| By Andrea
Althoff
Senior Fellow, Martin Marty Center
Respondents:
Martin Marty, University of Chicago
Peter Versteeg, Free University
of Amsterdam
R.
Stephen Warner, University of Illinois at Chicago
New addition: Listen to Andrea Althoff discuss
her work on the radio program "Interfaith Voices," June
2, 2006.* Right-click to download and save this mp3 file.
In the June edition of the Web Forum, Andrea Althoff shares results
of her field research among Latino immigrant congregations in Chicago.
Incorporating demographics, observation, and interviews, she considers
what impact religious affiliation has on immigrant integration into
U.S. society, a largely unstudied subject.
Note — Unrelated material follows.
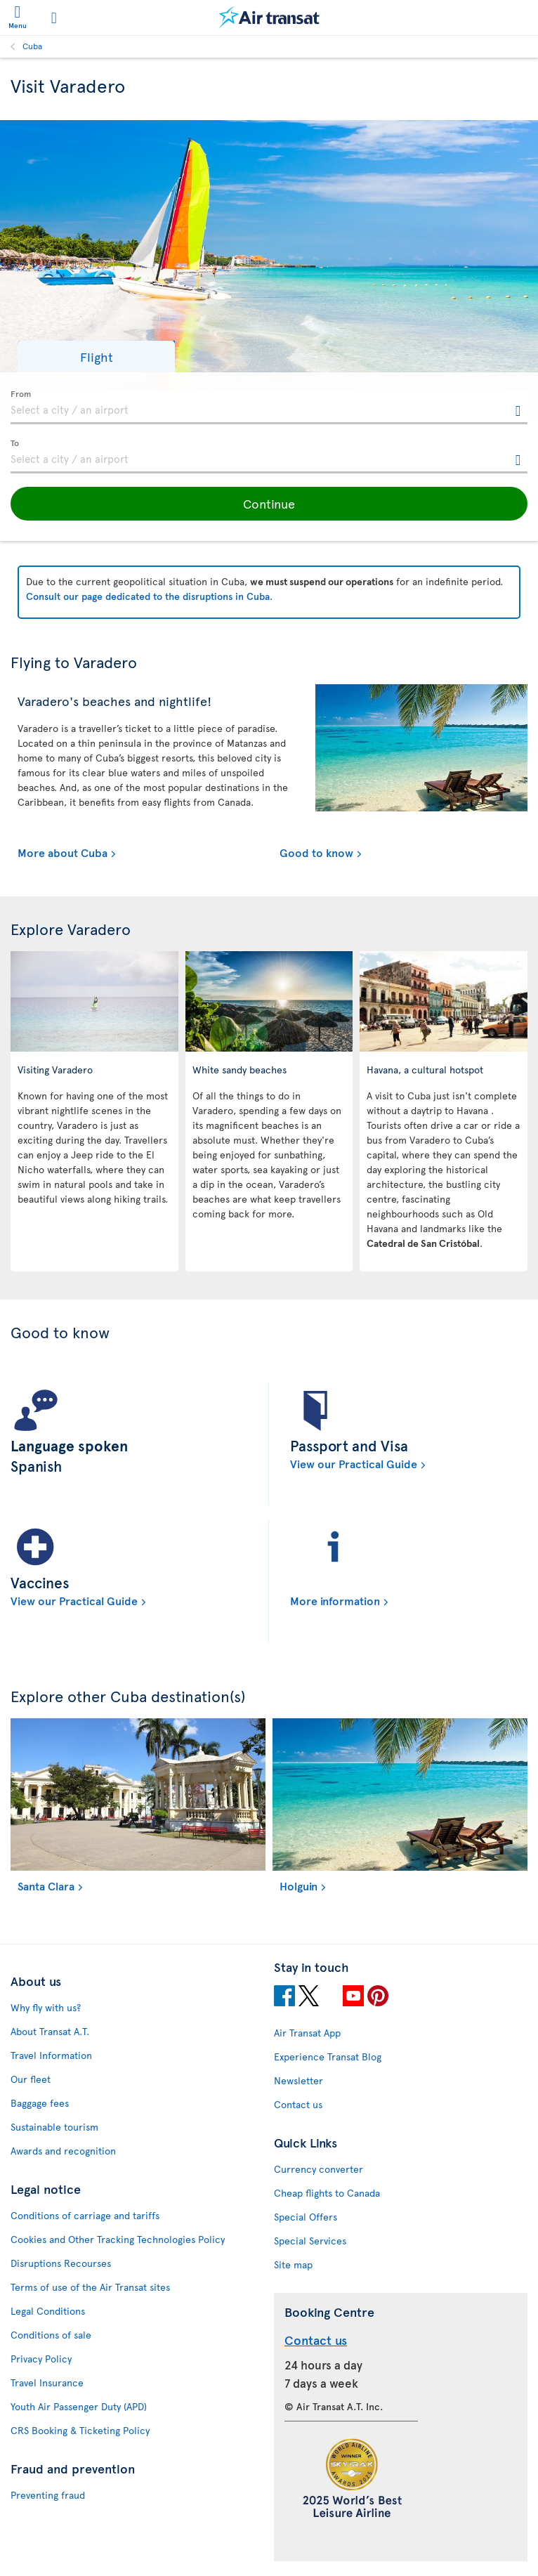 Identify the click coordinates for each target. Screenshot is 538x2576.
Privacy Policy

What she has discovered
is a link between two significant contemporary phenomena, Latin
American immigration to the U.S. and the explosive worldwide growth
in Pentecostalism. That link centers on conversion:
Latino Pentecostalism shares many characteristics with Christian
faith traditions in the United States. Therefore Latin American
immigrants, especially Protestant Pentecostals, revitalize the
religious landscape in the U.S. in a very different way than European
immigrants did before. One of the differences has to do with the
religious-historical relationship between Latin America and North
America … After the spread [of Pentecostalism] from the United
States into Latin America and other parts of the globe, the former
missionary organizations and denominations mostly developed into
autonomous, southern, indigenous institutions…However, I argue
that the general spiritual, doctrinal, and theological content
[including an emphasis on conversion] to a large extent remained
the same …
Yvonne Yazbeck Haddad points to one cultural common denominator
of Latino Pentecostalism and North American culture. In the introduction
of the volume Religion and Immigration: Christian, Jewish,
and Muslim Experiences in the United States, she states that
“… individualism is probably the single most important aspect
of American religious culture.” She contrasts American individualism
with the “more communal orientation of the traditional societies
from which many immigrants come.” From this perspective, it seems
that Pentecostal congregations fill a central gap. They create
continuity for the worshippers that is important for personal
and collective identity, while at the same time providing a norm
and value system similar to the host society.